Evaluating the Quality of Multiple-Choice Tests with Automatically Generated Visualizations

An Application of Scalable Vector Graphics in Medical Education

Table of Contents

Program Outputs

In 2004 the Medical Faculty at the University of Muenster introduced a modular reorganization of several clinical courses changing the focus of teaching from subject (e.g. radiology) to topic (e.g. heart and vessels). Additionally, testing was centralized using multiple-choice questions (MCQs). In this context a database was developed to support the processes of student registration, content editing, preparation of individual test sheets, and score calculation. The demand for uniformly computed evaluations of the quality of large numbers of test items led to the design of a software module for the automation of this reporting procedure.

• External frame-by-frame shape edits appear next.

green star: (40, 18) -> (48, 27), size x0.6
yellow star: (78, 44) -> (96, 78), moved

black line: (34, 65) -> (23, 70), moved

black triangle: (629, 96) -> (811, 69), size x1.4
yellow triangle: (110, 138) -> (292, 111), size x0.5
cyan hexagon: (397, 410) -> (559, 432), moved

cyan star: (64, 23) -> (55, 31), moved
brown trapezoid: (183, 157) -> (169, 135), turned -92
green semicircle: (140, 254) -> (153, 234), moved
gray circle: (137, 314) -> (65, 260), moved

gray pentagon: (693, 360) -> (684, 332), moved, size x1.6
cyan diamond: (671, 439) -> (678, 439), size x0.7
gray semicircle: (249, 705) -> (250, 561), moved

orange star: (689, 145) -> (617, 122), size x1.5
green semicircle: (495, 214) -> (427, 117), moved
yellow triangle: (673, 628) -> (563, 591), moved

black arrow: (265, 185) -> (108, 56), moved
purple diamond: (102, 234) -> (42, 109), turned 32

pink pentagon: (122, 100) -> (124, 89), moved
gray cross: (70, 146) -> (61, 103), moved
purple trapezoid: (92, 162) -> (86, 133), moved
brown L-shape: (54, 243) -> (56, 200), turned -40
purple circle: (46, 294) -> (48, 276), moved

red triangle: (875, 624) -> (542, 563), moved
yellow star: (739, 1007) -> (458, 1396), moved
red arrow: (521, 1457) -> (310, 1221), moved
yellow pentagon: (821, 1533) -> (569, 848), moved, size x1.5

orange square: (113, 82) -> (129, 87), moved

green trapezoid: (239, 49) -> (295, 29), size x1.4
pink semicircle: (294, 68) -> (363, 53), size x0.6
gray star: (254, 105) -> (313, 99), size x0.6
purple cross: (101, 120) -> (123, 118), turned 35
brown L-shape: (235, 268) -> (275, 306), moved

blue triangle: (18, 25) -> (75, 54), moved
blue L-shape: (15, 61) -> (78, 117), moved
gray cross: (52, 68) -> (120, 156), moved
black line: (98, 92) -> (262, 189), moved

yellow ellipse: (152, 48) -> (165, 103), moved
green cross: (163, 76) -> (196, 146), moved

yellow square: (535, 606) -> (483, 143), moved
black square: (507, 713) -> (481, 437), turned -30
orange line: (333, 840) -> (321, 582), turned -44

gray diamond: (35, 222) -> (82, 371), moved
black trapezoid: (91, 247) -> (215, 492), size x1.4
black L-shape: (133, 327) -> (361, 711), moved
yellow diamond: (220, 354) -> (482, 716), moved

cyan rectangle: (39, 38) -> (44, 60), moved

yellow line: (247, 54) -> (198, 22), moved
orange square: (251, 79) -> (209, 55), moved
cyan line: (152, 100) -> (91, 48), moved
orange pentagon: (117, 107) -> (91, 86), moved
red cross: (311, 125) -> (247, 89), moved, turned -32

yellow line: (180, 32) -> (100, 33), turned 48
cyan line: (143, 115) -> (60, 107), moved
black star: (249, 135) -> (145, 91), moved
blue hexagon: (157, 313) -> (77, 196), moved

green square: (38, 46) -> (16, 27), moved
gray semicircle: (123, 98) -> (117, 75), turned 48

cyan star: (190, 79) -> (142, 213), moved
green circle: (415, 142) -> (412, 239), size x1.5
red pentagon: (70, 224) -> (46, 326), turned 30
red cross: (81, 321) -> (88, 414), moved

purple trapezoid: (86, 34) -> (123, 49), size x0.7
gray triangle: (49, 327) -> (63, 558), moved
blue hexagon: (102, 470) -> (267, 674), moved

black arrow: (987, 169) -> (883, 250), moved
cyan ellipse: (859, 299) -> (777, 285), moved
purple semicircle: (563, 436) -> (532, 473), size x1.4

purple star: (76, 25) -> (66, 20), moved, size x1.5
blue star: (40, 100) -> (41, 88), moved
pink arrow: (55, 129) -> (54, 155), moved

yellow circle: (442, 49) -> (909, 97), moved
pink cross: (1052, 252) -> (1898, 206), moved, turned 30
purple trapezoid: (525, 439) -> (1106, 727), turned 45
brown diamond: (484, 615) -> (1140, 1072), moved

All inferences about the quality of a single item are based on the assumption that the overall score (i.e. the fraction of correct answers) permits the discrimination of the individual candidate 'competence'. Agreement between the scores for a single question and the aggregate student abilities is considered to indicate high-quality items. Students who are more 'competent' in summary are also more likely to answer correctly in these cases. This presumptive correlation is evaluated both statistically and graphically. Deviations from this pattern can point to problems such as ambiguous phrasing.

Key steps of the Java-based implementation include allocating the relevant data with SQL queries, computing statistical parameters and arranging these values with the MCQ contents in an intermediary XML-stream (straightforward format). Vector graphics are created during the subsequent XSL-transformation and are integrated into print-oriented XSL-FO using XML-namespaces. The resulting standard-compliant stream comprises a synopsis of the MCQ contents with the statistical parameters and graphics. In the final step this monolithic XML-source is converted into a PDF-file for printing or electronic transmission via email or HTTP.

Different stylesheets were built in order to produce a variety of output formats (single source publishing). Other targets of the XSL-transformation include CSV (comma separated values) with tabular data for further manual processing, and scatterplots aggregating the parameters of several items (discriminatory power versus difficulty level).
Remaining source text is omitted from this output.